I'd never landscape gardened before so I checked out every single gardening book from the library where I worked and kept them for the better part of a year. If the east county was lacking in new gardens that year, you can blame me. I took every single one.
|Backyard in 2010|
|Before I replaced the fence and had the slab removed|
My favorite to read was the Encyclopedia of Northwest Native Plants for Gardens and Landscapes. The pictures are beautiful and plentiful and the descriptions are thorough. I also signed up for the Backyard Habitat program, so I could buy native plants on the cheap. It was a good way to get my garden started at a time when I had no money. At one point I thought I'd have a 100% native garden but then I discovered that other plants exist. Really great plants that I like a lot!
|I like you too, Oregon iris. You can stay.|
I got certified as "backyard habitat" at the silver level in 2011, which awarded me a metal sign, continued participation in plant sales, and bragging rights. It also nourished the part of me that enjoys meeting arbitrary goals.
|Did you know that Geum triflorum is native to the PNW? I bought it|
because it was pretty.
The volunteer they sent to evaluate my yard in 2011 didn't have the broadest plant knowledge and I had to bicker over some plants with her. She was also hellbent on me removing my bamboo. I exacted my revenge my planting a lot more of it in subsequent years.
|Dichelostemma ida-maia is another plant that I bought without realizing it was native.|
I had to get recertified this year and I didn't want any quibbling so I came armed with spreadsheets and a diagram. I printed the map Greg created of our yard and labeled where all the natives lived. I cataloged every native in our garden and I was shocked to discover that we had 59 unique species. I ran out and bought Thalictrum occidentale so I could round it out to 60, because . . . math? even numbers? I don't know.
|Meadow rue (Thalictrum occidentale)|
The volunteer who judged my garden this time was much friendlier and didn't give my bamboo the side-eye. He also informed me that I had easily qualified for gold certification and was this close to platinum, which made me crazy. You just gave me a new arbitrary goal and informed me I'd failed!

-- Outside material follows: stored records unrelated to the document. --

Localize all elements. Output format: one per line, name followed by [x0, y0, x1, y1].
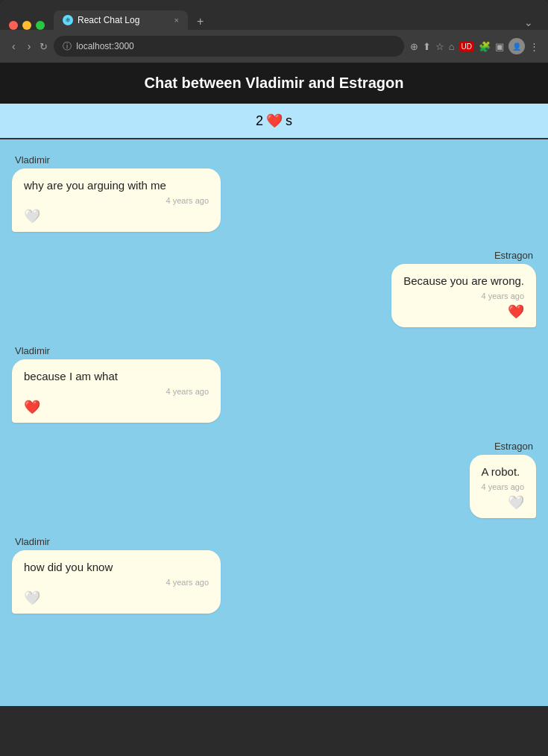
sender-name: Vladimir	[12, 154, 536, 166]
message-reaction[interactable]: 🤍	[482, 494, 524, 511]
address-bar: ‹ › ↻ ⓘ localhost:3000 ⊕ ⬆ ☆ ⌂ UD 🧩 ▣ 👤 …	[0, 30, 548, 63]
message-time: 4 years ago	[24, 578, 209, 587]
tab-bar: ⚛ React Chat Log × + ⌄	[0, 0, 548, 30]
hearts-count: 2	[256, 113, 263, 129]
tab-close-button[interactable]: ×	[174, 16, 179, 25]
browser-window: ⚛ React Chat Log × + ⌄ ‹ › ↻ ⓘ localhost…	[0, 0, 548, 706]
active-tab[interactable]: ⚛ React Chat Log ×	[54, 10, 188, 30]
toolbar-icons: ⊕ ⬆ ☆ ⌂ UD 🧩 ▣ 👤 ⋮	[410, 38, 539, 54]
message-time: 4 years ago	[24, 387, 209, 396]
sender-name: Vladimir	[12, 536, 536, 547]
zoom-icon[interactable]: ⊕	[410, 41, 418, 52]
secure-icon: ⓘ	[63, 40, 72, 53]
message-time: 4 years ago	[403, 292, 524, 300]
message-bubble: because I am what 4 years ago ❤️	[12, 359, 221, 423]
message-text: A robot.	[482, 464, 524, 479]
sender-name: Estragon	[494, 250, 536, 261]
sender-name: Estragon	[494, 441, 536, 452]
traffic-lights	[9, 21, 51, 30]
traffic-light-close[interactable]	[9, 21, 18, 30]
message-text: how did you know	[24, 559, 209, 575]
bookmark-icon[interactable]: ☆	[435, 41, 444, 52]
share-icon[interactable]: ⬆	[423, 41, 431, 52]
hearts-bar: 2 ❤️ s	[0, 104, 548, 139]
message-bubble: why are you arguing with me 4 years ago …	[12, 168, 221, 232]
message-text: why are you arguing with me	[24, 177, 209, 193]
message-reaction[interactable]: 🤍	[24, 590, 209, 606]
back-button[interactable]: ‹	[9, 39, 19, 54]
user-avatar[interactable]: 👤	[508, 38, 525, 54]
hearts-suffix: s	[286, 113, 292, 129]
menu-icon[interactable]: ⋮	[529, 41, 539, 52]
page-content: Chat between Vladimir and Estragon 2 ❤️ …	[0, 63, 548, 706]
extension-icon-ud[interactable]: UD	[459, 42, 474, 51]
forward-button[interactable]: ›	[25, 39, 34, 54]
traffic-light-maximize[interactable]	[36, 21, 45, 30]
tab-favicon-icon: ⚛	[63, 15, 73, 25]
url-text: localhost:3000	[76, 41, 133, 51]
message-group: Vladimir how did you know 4 years ago 🤍	[12, 536, 536, 614]
message-reaction[interactable]: ❤️	[403, 303, 524, 320]
traffic-light-minimize[interactable]	[22, 21, 31, 30]
sender-name: Vladimir	[12, 345, 536, 356]
message-text: Because you are wrong.	[403, 273, 524, 289]
tab-expand-icon: ⌄	[518, 15, 539, 30]
tab-title: React Chat Log	[78, 15, 139, 25]
hearts-emoji: ❤️	[266, 113, 283, 129]
page-title: Chat between Vladimir and Estragon	[12, 75, 536, 92]
message-bubble: Because you are wrong. 4 years ago ❤️	[391, 264, 536, 327]
message-time: 4 years ago	[24, 196, 209, 205]
message-reaction[interactable]: ❤️	[24, 399, 209, 415]
message-group: Vladimir why are you arguing with me 4 y…	[12, 154, 536, 232]
extension-icon-screen[interactable]: ▣	[495, 41, 504, 52]
message-reaction[interactable]: 🤍	[24, 208, 209, 224]
message-bubble: A robot. 4 years ago 🤍	[470, 455, 536, 518]
message-group: Estragon A robot. 4 years ago 🤍	[12, 441, 536, 518]
home-icon[interactable]: ⌂	[449, 41, 455, 52]
page-header: Chat between Vladimir and Estragon	[0, 63, 548, 104]
new-tab-button[interactable]: +	[191, 13, 210, 30]
message-group: Vladimir because I am what 4 years ago ❤…	[12, 345, 536, 423]
message-time: 4 years ago	[482, 482, 524, 491]
message-bubble: how did you know 4 years ago 🤍	[12, 550, 221, 614]
url-input[interactable]: ⓘ localhost:3000	[54, 36, 403, 57]
extension-icon-puzzle[interactable]: 🧩	[479, 41, 491, 52]
chat-area: Vladimir why are you arguing with me 4 y…	[0, 139, 548, 706]
message-text: because I am what	[24, 368, 209, 384]
reload-button[interactable]: ↻	[40, 41, 48, 52]
message-group: Estragon Because you are wrong. 4 years …	[12, 250, 536, 327]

|Clarkia amoena, one of our prettiest native annuals|
Maybe platinum is in my future or maybe I won't care anymore. I think this is a great program, even if I have a few quibbles with it. The plants I've purchased through them have been terribly root-bound and they don't perform as well as plants I've bought from nurseries, though they certainly cost a lot less. It's been a couple of years since I bought from them, so I hope they're improving. I also wish there was room in the program for certain non-natives.
|Hummingbird feeding from non-native Mahonia x media 'Arthur Menzies' on January 7th.|
My last complaint, because I am nothing if not a complainer: don't take pictures of people with a wide-angle lens. It's so unflattering.
Do you have native plants in your garden? What's your favorite? The pointlessly competitive part of me thinks I should incorporate more, so I can get to 75 species. Maybe then they'll give me a wristwatch or a commemorative clock.